Rejet 20 février 2025
Commentaire • 0
Sur la décision
| Référence : | TA Paris, 20 févr. 2025, n° 2420932 |
|---|---|
| Juridiction : | Tribunal administratif de Paris |
| Numéro : | 2420932 |
| Dispositif : | Rejet |
| Date de dernière mise à jour : | 30 mai 2025 |
Texte intégral
Vu la procédure suivante :
Par une requête, enregistrée le 31 juillet 2024, M. B A, représenté par Me Callon, demande au tribunal sur le fondement de l’article R. 541-1 du code de justice administrative :
1°) de condamner solidairement le rectorat de l’académie de Paris et la Ville de Paris à lui verser une provision de 145 909 euros ;
2°) de mettre à la charge de l’Etat et de la Ville de Paris une somme de 1 500 euros au titre des dispositions de l’article L. 761-1 du code de justice administrative.
Il soutient que :
— il a été victime le 9 octobre 2020 d’un accident sous le préau du collège Thomas Mann alors qu’il était élève en 3ème au sein de ce collège ;
— l’Etat a commis une faute dans l’organisation du service public de l’enseignement qui engage sa responsabilité dès lors que la seule présence d’un surveillant sous le préau était insuffisante ;
— la responsabilité de l’Etat et du département de Paris est également engagée à raison du défaut de surveillance d’un surveillant ;
— il sollicite une provision de 145 909 euros en réparation provisoire des préjudices évalués par l’expertise médicale, à savoir : le déficit fonctionnel temporaire, les souffrances endurées, le préjudice esthétique temporaire, l’assistance par tierce personne temporaire, le préjudice scolaire, le déficit fonctionnel permanent et le préjudice d’agrément.
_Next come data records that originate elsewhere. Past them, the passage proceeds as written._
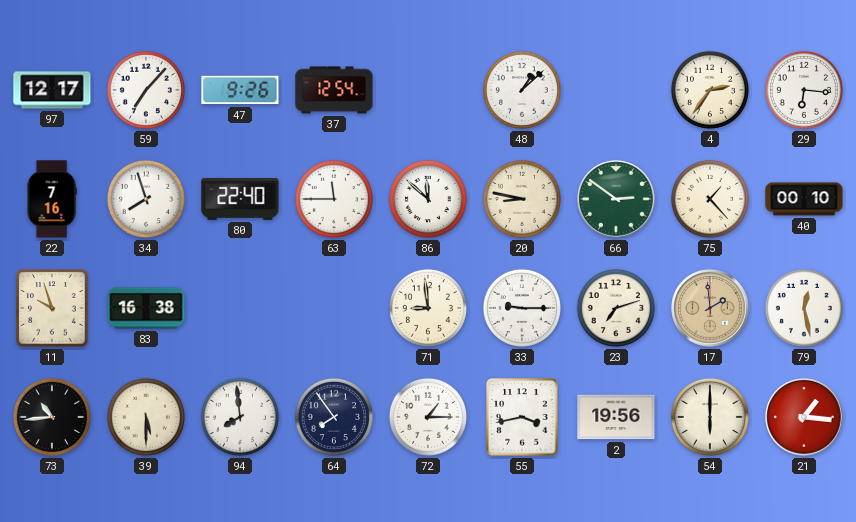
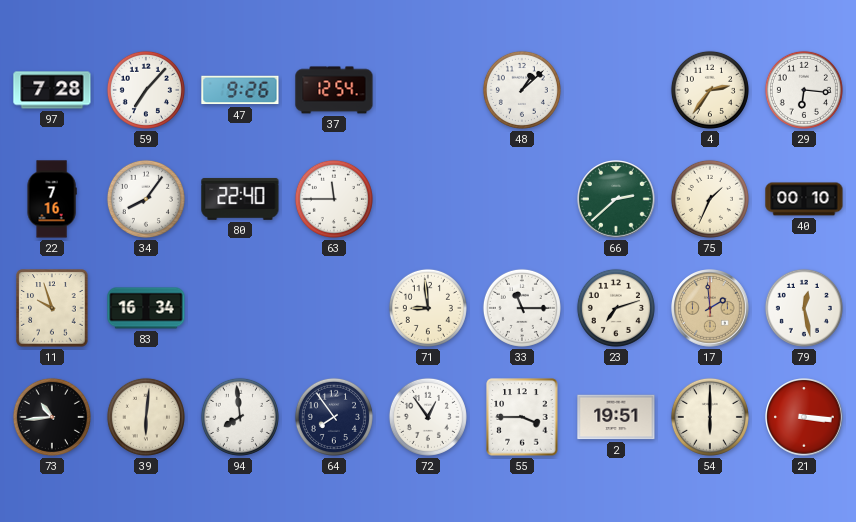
97: 12:17 -> 7:28
34: 7:57 -> 8:06
86: 11:52 -> none
20: 8:47 -> none
66: 2:51 -> 2:38
75: 1:23 -> 1:34
83: 16:38 -> 16:34
33: 9:15 -> 11:15
39: 5:30 -> 6:01
72: 1:15 -> 12:54
55: 3:43 -> 3:45
2: 19:56 -> 19:51
21: 1:16 -> 3:16
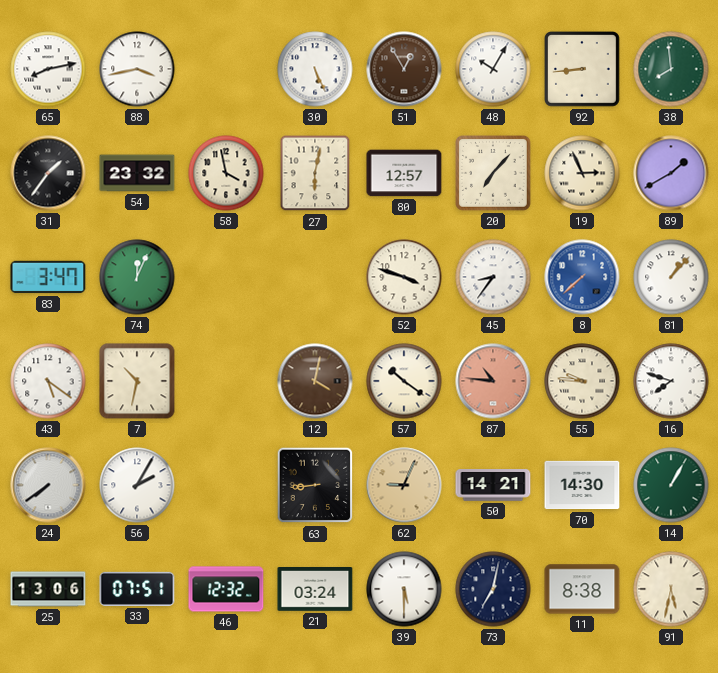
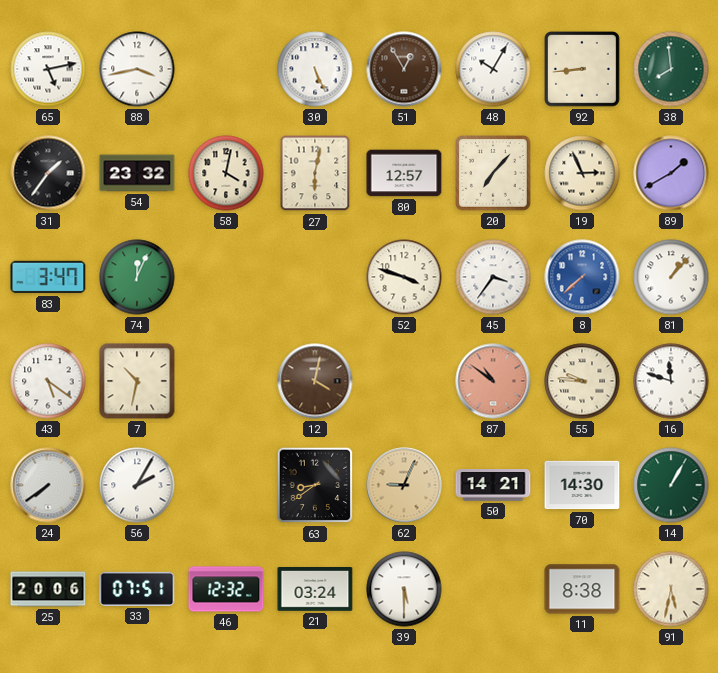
65: 8:13 -> 5:13
58: 3:58 -> 4:02
45: 8:36 -> 3:36
57: 10:21 -> none
87: 10:46 -> 10:51
16: 7:48 -> 11:48
63: 8:44 -> 8:39
25: 13:06 -> 20:06
73: 7:02 -> none
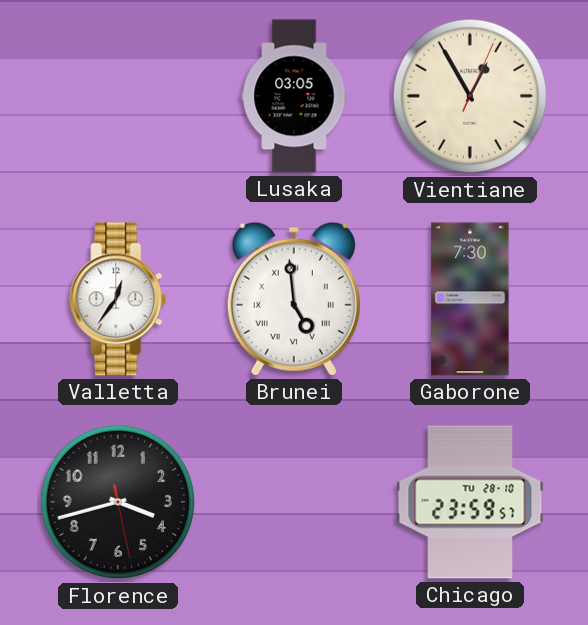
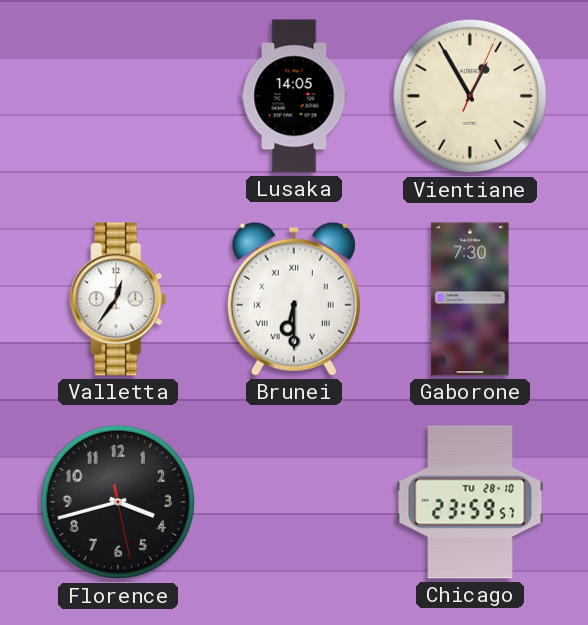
Lusaka: 03:05 -> 14:05
Brunei: 4:59 -> 6:30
Par un mémoire en défense enregistré le 13 septembre 2024, le recteur de l’académie de Paris conclut au rejet de la requête.
Il soutient que :
— l’engagement de la responsabilité de l’Etat sur le fondement du défaut de surveillance ou d’encadrement imputable à un membre de l’enseignement public ne relève pas de la compétence de la juridiction administrative mais des tribunaux civils en application de l’article L. 911-4 du code de l’éducation ;
— les assistants d’éducation ne relèvent pas de la compétence du département de Paris ;
— l’Etat n’a commis aucune faute dans l’organisation du service public de l’enseignement au sein du collège Thomas Mann ;
— l’existence de l’obligation dont se prévaut le requérant ne présente pas le caractère non sérieusement contestable exigé par les dispositions de l’article R. 541-1 du code de justice administrative.
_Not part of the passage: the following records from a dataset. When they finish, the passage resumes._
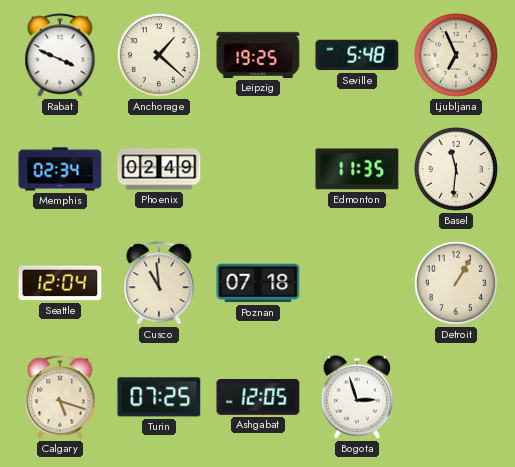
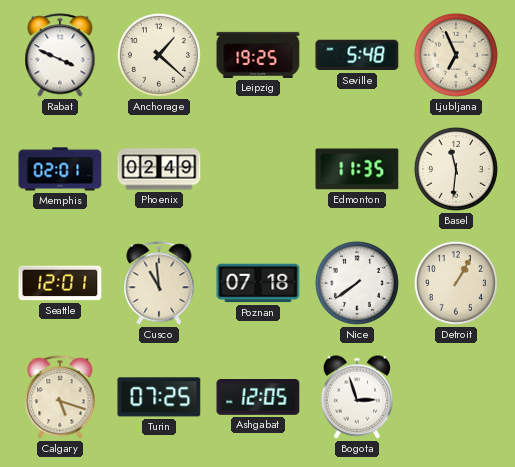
Memphis: 02:34 -> 02:01
Seattle: 12:04 -> 12:01
Nice: none -> 7:39
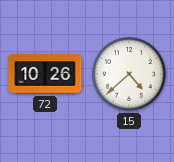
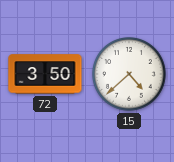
72: 10:26 -> 3:50
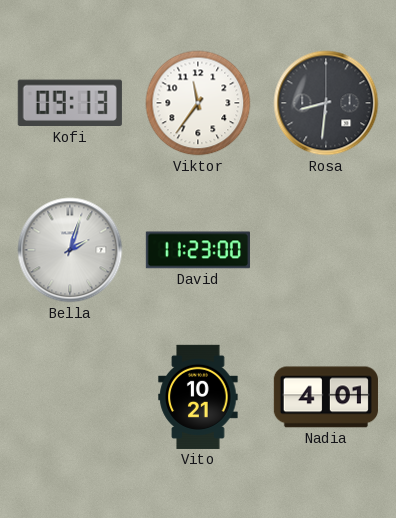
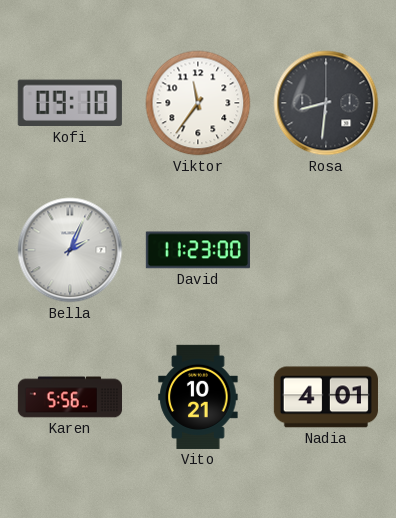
Kofi: 09:13 -> 09:10
Bella: 2:03 -> 2:04
Karen: none -> 5:56
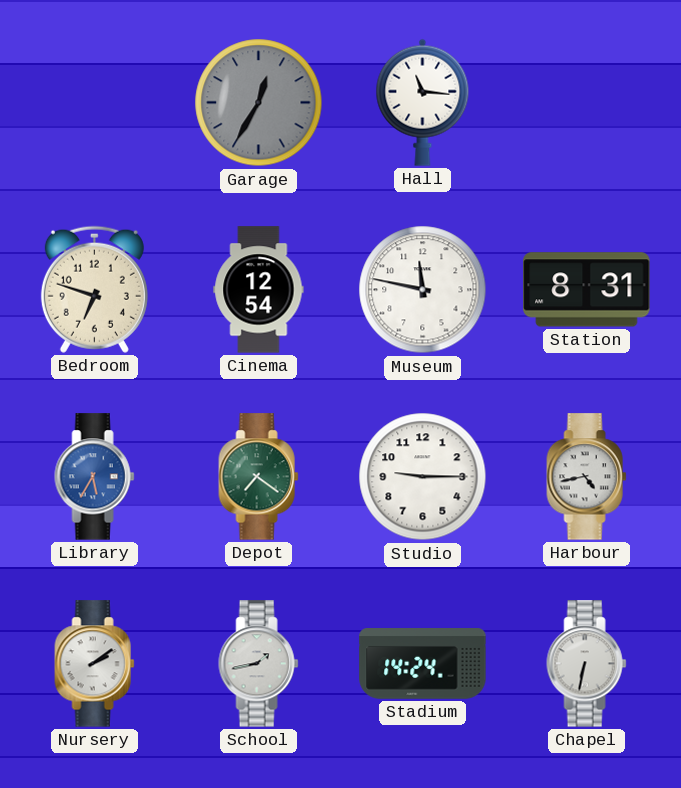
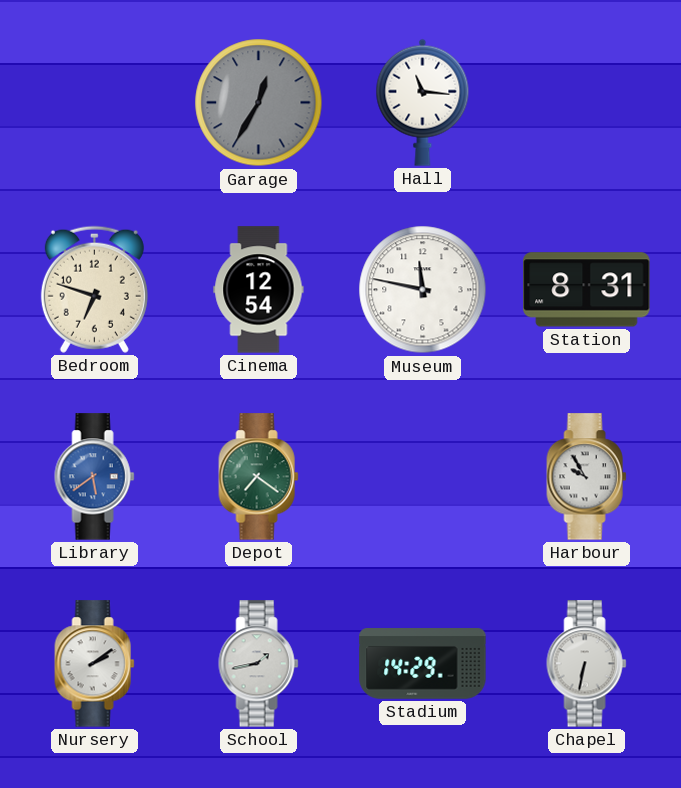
Library: 5:35 -> 5:39
Studio: 9:15 -> none
Harbour: 4:43 -> 9:55
Stadium: 14:24 -> 14:29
Vu les autres pièces du dossier.
Vu :
— le code de l’éducation,
— le code de justice administrative.
Le président du tribunal a désigné M. Simonnot, président de section, pour statuer sur les demandes de référé.
Considérant ce qui suit :
1. M. B A a été victime le 9 octobre 2020, alors qu’il était âgé de 14 ans et scolarisé en classe de troisième, d’un accident sous le préau situé à proximité de la cour de récréation du collège Thomas Mann. Par la présente requête, M. A demande de condamner solidairement le rectorat de l’académie de Paris et la Ville de Paris à lui verser une provision de 145 909 euros en réparation des nombreux préjudices subis.
Sur les conclusions tendant au versement d’une provision :
2. Aux termes de l’article R. 541-1 du code de justice administrative dispose que : « Le juge des référés peut, même en l’absence d’une demande au fond, accorder une provision au créancier qui l’a saisi lorsque l’existence de l’obligation n’est pas sérieusement contestable. Il peut, même d’office, subordonner le versement de la provision à la constitution d’une garantie. »
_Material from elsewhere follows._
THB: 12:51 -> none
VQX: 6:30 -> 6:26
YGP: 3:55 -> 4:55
3. Le juge des référés, saisi dans les conditions prévues à l’article R. 541-1 du code de justice administrative, ne peut être régulièrement saisi d’une demande tendant à la mise en œuvre de l’une des procédures régies par le livre V du code de justice administrative que pour autant que le litige principal auquel se rattache la mesure provisoire sollicitée ressortit elle-même à la compétence directe de la juridiction administrative.
En ce qui concerne la responsabilité de l’Etat et de la Ville de Paris au titre du défaut de surveillance d’un assistant d’éducation :
4. Aux termes de l’article L. 911-4 du code de l’éducation reprenant les dispositions de l’article 2 de la loi du 5 avril 1937 : « Dans tous les cas où la responsabilité des membres de l’enseignement public se trouve engagée à la suite ou à l’occasion d’un fait dommageable commis, soit par les élèves ou les étudiants qui leur sont confiés à raison de leurs fonctions, soit au détriment de ces élèves ou de ces étudiants dans les mêmes conditions, la responsabilité de l’Etat est substituée à celle desdits membres de l’enseignement qui ne peuvent jamais être mis en cause devant les tribunaux civils par la victime ou ses représentants. / Il en est ainsi toutes les fois que, pendant la scolarité ou en dehors de la scolarité, dans un but d’enseignement ou d’éducation physique, non interdit par les règlements, les élèves et les étudiants confiés ainsi aux membres de l’enseignement public se trouvent sous la surveillance de ces derniers () ».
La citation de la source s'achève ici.